I have just been asked to reset my password to a 16-character code, which must change every 60 days! Passwords are getting harder and harder to remember, but being hard to remember is not a new phenomenon. I can readily remember only four phone numbers: 1) my late parent’s home, 2) my land-line phone, 3) my own cell phone, and 4) the Sheraton Reservation number. And the last is only because of the memorable jingle, 8 0 0-3 2 5-3 5 3 5. My parent’s phone, which was the number I grew up with, was WIlliams 1-6928. In the old days, phone numbers had exchanges. PEnnsylvania 6-5000 is a telephone number in New York City, written in the 2L+5N (two letters, five numbers) format that was common from about 1930 into the 1960s. The PEnnsylvania exchange served the area around Penn Station in New York City. 
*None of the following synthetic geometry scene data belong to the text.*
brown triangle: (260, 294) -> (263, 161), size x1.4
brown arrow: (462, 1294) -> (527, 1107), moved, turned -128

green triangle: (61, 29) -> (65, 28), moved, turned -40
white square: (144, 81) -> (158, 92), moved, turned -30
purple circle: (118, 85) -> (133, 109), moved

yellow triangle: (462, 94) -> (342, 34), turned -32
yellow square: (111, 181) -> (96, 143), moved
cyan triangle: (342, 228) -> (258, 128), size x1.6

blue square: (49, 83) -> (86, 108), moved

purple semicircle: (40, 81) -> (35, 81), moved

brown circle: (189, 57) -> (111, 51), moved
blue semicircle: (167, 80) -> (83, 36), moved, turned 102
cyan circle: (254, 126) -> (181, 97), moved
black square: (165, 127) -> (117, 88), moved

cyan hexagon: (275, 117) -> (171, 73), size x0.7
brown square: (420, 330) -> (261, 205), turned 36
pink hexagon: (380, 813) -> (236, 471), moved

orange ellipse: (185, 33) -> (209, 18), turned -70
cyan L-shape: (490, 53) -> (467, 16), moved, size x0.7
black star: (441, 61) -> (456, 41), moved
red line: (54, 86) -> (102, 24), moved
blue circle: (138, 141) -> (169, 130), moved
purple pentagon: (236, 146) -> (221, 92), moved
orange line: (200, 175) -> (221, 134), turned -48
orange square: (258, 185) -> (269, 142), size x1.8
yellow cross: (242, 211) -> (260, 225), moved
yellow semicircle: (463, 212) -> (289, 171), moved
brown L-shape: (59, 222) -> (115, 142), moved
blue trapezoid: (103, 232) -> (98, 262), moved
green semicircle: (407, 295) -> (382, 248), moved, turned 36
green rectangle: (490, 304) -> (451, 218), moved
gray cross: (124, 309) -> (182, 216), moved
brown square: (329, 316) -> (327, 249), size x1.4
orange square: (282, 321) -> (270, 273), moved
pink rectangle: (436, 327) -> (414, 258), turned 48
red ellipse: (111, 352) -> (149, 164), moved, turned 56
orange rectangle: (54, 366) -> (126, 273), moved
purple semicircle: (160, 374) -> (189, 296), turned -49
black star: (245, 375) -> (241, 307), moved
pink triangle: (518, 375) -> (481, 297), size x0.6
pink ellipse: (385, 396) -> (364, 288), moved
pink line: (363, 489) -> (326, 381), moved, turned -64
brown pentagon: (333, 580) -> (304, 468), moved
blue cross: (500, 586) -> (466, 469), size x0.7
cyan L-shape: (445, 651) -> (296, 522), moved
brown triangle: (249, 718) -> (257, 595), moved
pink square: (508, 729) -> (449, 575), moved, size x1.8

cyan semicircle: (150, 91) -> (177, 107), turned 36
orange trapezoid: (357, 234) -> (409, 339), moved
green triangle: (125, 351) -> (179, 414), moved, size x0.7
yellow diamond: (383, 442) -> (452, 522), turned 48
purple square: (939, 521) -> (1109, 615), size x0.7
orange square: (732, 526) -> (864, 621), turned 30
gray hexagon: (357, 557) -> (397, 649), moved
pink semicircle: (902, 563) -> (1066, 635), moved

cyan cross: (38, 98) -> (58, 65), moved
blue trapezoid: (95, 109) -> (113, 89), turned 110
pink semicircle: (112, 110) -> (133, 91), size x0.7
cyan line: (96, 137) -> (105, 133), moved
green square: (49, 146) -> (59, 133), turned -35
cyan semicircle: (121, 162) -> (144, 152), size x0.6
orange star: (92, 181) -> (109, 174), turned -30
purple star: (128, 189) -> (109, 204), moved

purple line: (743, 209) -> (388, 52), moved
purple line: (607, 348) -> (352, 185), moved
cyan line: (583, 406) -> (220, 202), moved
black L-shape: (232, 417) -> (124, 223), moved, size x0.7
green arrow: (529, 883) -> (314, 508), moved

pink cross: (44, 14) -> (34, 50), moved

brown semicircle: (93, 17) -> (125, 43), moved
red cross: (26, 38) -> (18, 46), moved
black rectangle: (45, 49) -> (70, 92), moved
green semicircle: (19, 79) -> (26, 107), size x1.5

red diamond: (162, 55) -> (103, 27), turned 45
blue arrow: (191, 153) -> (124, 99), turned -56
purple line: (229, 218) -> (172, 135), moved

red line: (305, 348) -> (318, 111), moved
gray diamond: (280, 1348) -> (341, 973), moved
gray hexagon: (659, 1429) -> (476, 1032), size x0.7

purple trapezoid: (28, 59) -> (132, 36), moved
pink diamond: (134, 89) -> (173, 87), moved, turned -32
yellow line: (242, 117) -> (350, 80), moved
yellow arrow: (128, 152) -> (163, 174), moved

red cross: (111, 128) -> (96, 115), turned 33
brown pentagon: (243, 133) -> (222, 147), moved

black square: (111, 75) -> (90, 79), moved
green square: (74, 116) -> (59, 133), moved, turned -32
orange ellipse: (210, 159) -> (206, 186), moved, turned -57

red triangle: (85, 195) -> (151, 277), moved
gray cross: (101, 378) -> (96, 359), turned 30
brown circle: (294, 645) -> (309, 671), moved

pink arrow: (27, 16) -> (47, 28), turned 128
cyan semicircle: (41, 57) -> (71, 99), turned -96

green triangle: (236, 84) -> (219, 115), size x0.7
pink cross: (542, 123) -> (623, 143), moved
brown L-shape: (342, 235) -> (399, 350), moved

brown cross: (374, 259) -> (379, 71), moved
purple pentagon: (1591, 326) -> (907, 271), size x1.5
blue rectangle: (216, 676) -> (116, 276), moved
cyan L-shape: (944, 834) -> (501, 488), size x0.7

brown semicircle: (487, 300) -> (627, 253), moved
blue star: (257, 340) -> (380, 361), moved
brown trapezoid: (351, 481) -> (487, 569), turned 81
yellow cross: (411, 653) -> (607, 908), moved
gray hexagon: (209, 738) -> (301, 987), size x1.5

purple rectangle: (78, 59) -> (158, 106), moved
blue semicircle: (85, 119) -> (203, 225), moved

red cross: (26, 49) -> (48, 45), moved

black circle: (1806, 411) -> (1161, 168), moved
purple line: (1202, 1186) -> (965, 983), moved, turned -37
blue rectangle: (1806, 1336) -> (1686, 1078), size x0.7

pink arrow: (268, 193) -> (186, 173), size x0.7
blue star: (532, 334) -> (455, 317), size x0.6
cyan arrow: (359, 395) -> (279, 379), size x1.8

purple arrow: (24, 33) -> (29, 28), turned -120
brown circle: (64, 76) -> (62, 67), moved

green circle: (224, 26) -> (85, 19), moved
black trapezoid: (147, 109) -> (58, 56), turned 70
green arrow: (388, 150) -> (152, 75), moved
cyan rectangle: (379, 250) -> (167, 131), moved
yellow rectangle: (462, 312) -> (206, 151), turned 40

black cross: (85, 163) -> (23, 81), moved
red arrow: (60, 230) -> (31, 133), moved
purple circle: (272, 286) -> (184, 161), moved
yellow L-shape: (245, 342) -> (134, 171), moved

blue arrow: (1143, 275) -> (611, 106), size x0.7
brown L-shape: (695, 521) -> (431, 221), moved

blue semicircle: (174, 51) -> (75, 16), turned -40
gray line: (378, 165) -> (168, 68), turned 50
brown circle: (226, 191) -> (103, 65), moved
PEnnsylvania 6‑5000 was the name of a Glen Miller Song, and also the number of the Hotel Pennsylvania which, claimed it to be the oldest continuously used telephone number in New York City.  It was eventually converted to 736. WIlliams 1 eventually became 941. In fact, most land line numbers were converted from telephone exchanges because those exchanges were easier to remember. My home landline has a 339 exchange after the area code, which means that at one time it would have been EDgewood 9. 

I find that rather than series of meaningless numbers, letters, and punctuation marks, a line from a song, a punchline from a joke, etc. makes a better password that I can actually remember. There is a reason that the Hilton number has stuck in my memory for so long because the jingle is an earworm. But my IT mangers need not worry. My new password is not a series of that or 867-5309😁.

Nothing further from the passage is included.